I have to find the number of isomorphisms from the group $( \mathbb{Z}_3, + )$ to itself.
I don't know of any procedure to do this so I basically just tried to guess functions until I cannot find anything else. I found that the functions:
$$f(x) = x$$
$$f(x) = \hat{2}x$$
are both bijective and they hold the equality:
$$f(x + y) = f(x) + f(y)$$
true for any $x, y \in \mathbb{Z}_3$. So I concluded that these are all the isomorphism from the group $(\mathbb{Z}_3, +)$ to itself, since I couldn't find any more functions to be bijective and satisfy that condition.
I checked the answer of the exercise and it agrees with me, saying that the correct answer is $2$ (meaning $2$ isomorphisms, I guess the ones I found).
My question is this: Is there a more organized, general way of finding the answer to this question.
Guessing all the possible function seems a bit weird, there are infinite possibilities.
How do I know that I found the maximum number of isomorphisms and that I can stop?

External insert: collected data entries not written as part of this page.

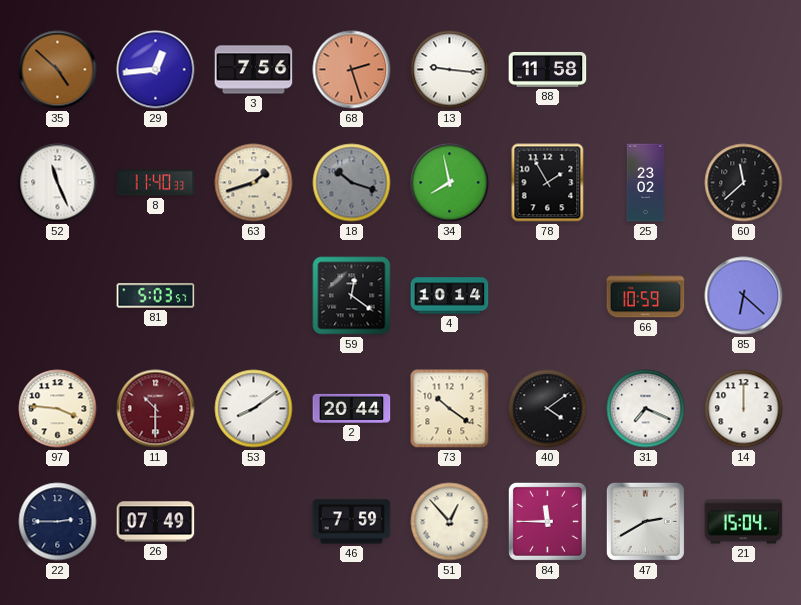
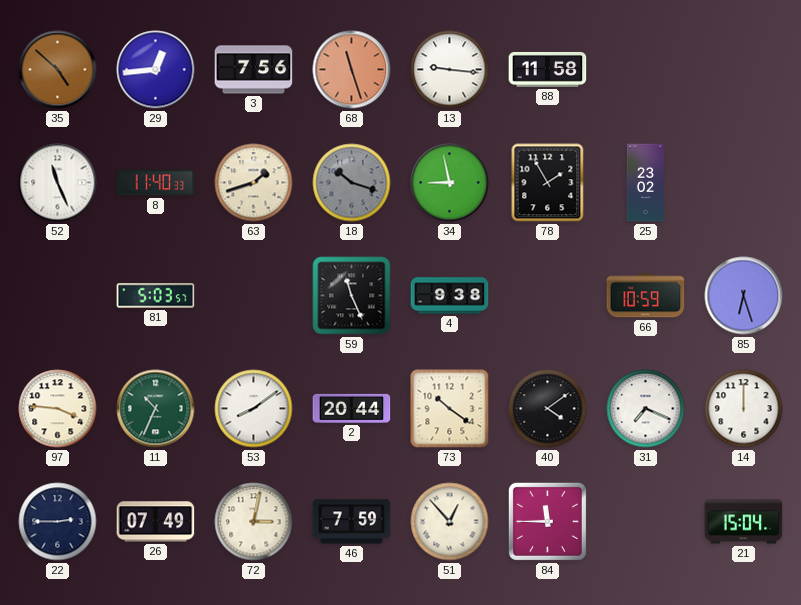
68: 2:27 -> 11:27
34: 7:58 -> 8:58
60: 11:38 -> none
59: 12:21 -> 11:26
4: 10:14 -> 9:38
85: 6:22 -> 6:27
11: 10:30 -> 10:34
11 dial: burgundy -> green
72: none -> 3:02
47: 2:40 -> none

Is there a better strategy than guessing the functions and coming up with the answer?
Best Answer
There aren't an infinite number, for it to be a bijection, you have $3$ choices for $f(0)$, $2$ choices for $f(1)$, and then $f(2)$ is determined.
That is, your choices are
$f(0), f(1), f(2) = 0,1,2$
$f(0), f(1), f(2) = 0,2,1$
$f(0), f(1), f(2) = 1,0,2$
$f(0), f(1), f(2) = 1,2,0$
$f(0), f(1), f(2) = 2,0,1$
$f(0), f(1), f(2) = 2,1,0$
and then not all of these will respect the group operation, e.g. for $f(0), f(1), f(2) = 2,1,0$, you have $f(0 + 1) = f(1) = 2$, but $f(0) + f(1) = 2 + 1 = 0$.
This is still a little brute force, but by observing, e.g. that $f(0) = 0$ is true for any group isomorphism, you narrow things down even more.